JR East currently procures 40% of the electricity used to operate is trains from its thermal power plant. The company has been eyeing hydropower as another way to continue diversifying its energy sources going forward. By fiscal 2030, it plans to tap renewable energies to supply 20% of the power used in its railway business.
Such moves coincide with a larger trend in the freight industry, which has increasingly been transporting goods via trains instead of trucks in order to lessen its environmental impact.
Japan Freight Railway Co. (JR Freight) expanded in March its fleet of freight trains dedicated to the transport of cargo entrusted by logistics giants Fukuyama Transporting Co. and Seino Transportation Co. Ferrying consumer parcels in its container cars, JR Freight will assume a role conventionally filled by long-haul trucks.
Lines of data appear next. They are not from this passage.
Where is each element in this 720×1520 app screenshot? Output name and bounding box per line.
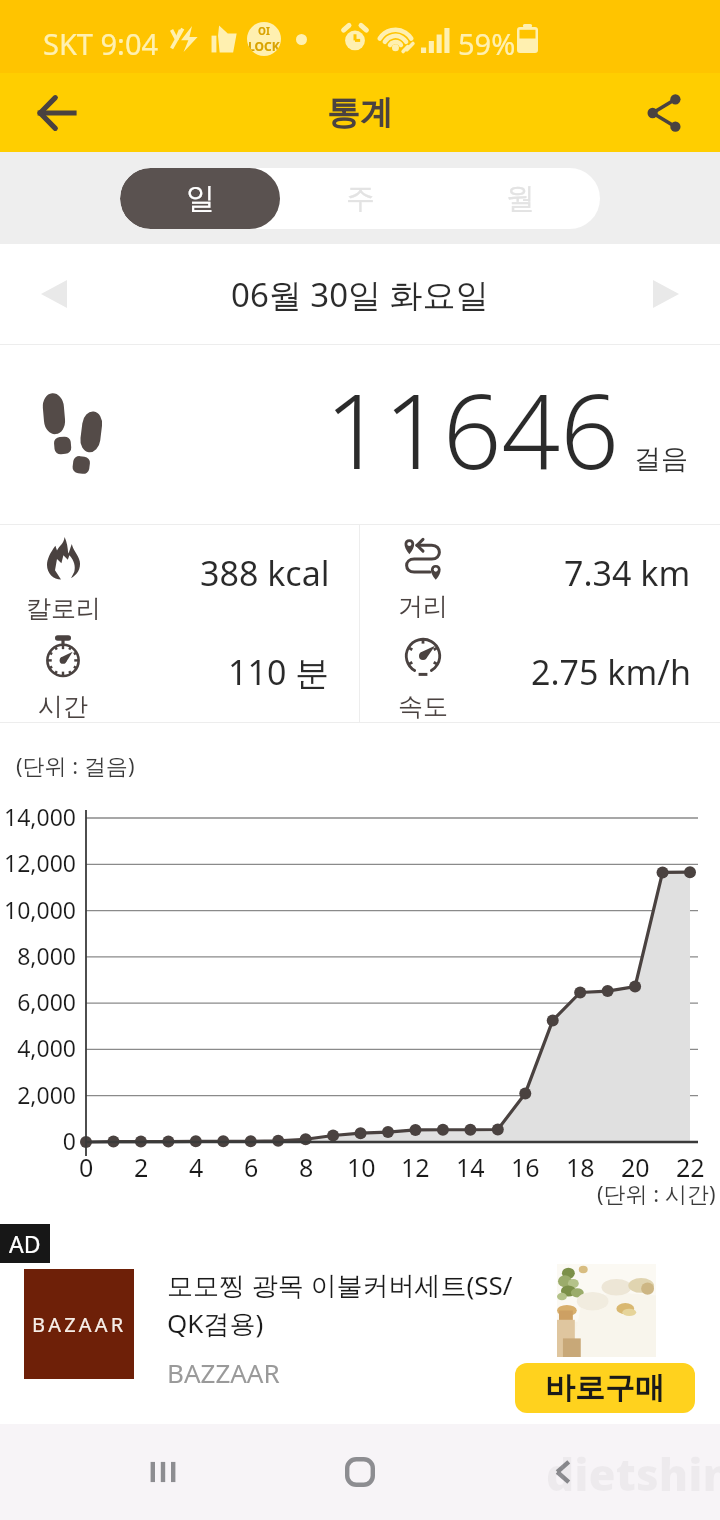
button[interactable]: Share [624,73,720,152]
button[interactable]: Recents [123,1424,203,1520]
button[interactable]: 시간 [0,623,359,722]
staticText: 12 [401,1150,430,1184]
button[interactable]: Next day [626,244,706,344]
staticText: (단위 : 걸음) [16,750,135,780]
staticText: 통계 [327,92,393,134]
staticText: 4,000 [17,1032,76,1063]
staticText: 0 [79,1150,94,1184]
staticText: BAZAAR [32,1311,127,1338]
staticText: 10 [347,1150,376,1184]
button[interactable]: 칼로리 [0,525,359,623]
staticText: 7.34 km [564,550,691,596]
staticText: 걸음 [634,442,688,476]
staticText: OI [258,24,270,38]
button[interactable]: Back [523,1424,603,1520]
staticText: 모모찡 광목 이불커버세트(SS/ [167,1267,513,1303]
staticText: 06월 30일 화요일 [231,272,489,317]
staticText: 칼로리 [26,593,101,624]
staticText: 2,000 [17,1079,76,1110]
staticText: 거리 [398,591,448,622]
button[interactable]: Previous day [14,244,94,344]
staticText: 18 [566,1150,595,1184]
staticText: 4 [189,1150,204,1184]
staticText: 16 [511,1150,540,1184]
staticText: 2 [134,1150,149,1184]
button[interactable]: 거리 [360,525,720,623]
staticText: SKT 9:04 [43,24,159,63]
button[interactable]: 월 [440,168,600,229]
staticText: 388 kcal [200,550,330,596]
staticText: 시간 [38,691,88,722]
staticText: 8,000 [17,940,76,971]
staticText: 59% [458,24,516,63]
staticText: 일 [186,180,215,217]
staticText: 14 [456,1150,485,1184]
button[interactable]: 바로구매 [515,1363,695,1413]
staticText: 0 [62,1125,76,1156]
button[interactable]: 일 [120,168,280,229]
staticText: 바로구매 [545,1369,665,1407]
staticText: dietshin [546,1444,720,1504]
staticText: BAZZAAR [167,1355,280,1390]
staticText: 110 분 [228,649,330,695]
staticText: 12,000 [4,847,76,878]
staticText: LOCK [248,38,280,54]
staticText: 10,000 [4,894,76,925]
staticText: QK겸용) [167,1305,264,1341]
staticText: 월 [506,180,535,217]
staticText: 11646 [325,359,620,499]
staticText: AD [9,1228,41,1259]
staticText: (단위 : 시간) [597,1178,716,1208]
button[interactable]: Home [320,1424,400,1520]
staticText: 6 [244,1150,259,1184]
staticText: 2.75 km/h [531,649,691,695]
staticText: 8 [299,1150,314,1184]
staticText: 6,000 [17,986,76,1017]
staticText: 속도 [398,691,448,722]
staticText: 22 [676,1150,705,1184]
button[interactable]: Back [0,73,96,152]
staticText: 20 [621,1150,650,1184]
button[interactable]: 속도 [360,623,720,722]
staticText: 14,000 [4,801,76,832]
button[interactable]: 주 [280,168,440,229]
staticText: 주 [346,180,375,217]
The decision of both Fukuyama and Seino to rely more heavily on freight trains was motivated by a growing shortage of truck drivers and the growing impetus for decarbonization.
Rail transport accounts for a mere 5% share of the total domestic shipping pie, as measured by the “ton-kilometer” standard, which looks at both cargo weight and distance traveled.
As JR Freight president Koichi Shingai explained, “[Freight trains] produce one-eleventh the CO2 emissions of trucks” to ship the same piece of cargo across a given distance, a factor he cited as further compelling business operators to embrace rail transport.
The shift has been made all the more enticing by the government subsidies offered to firms that hop on the rail bandwagon.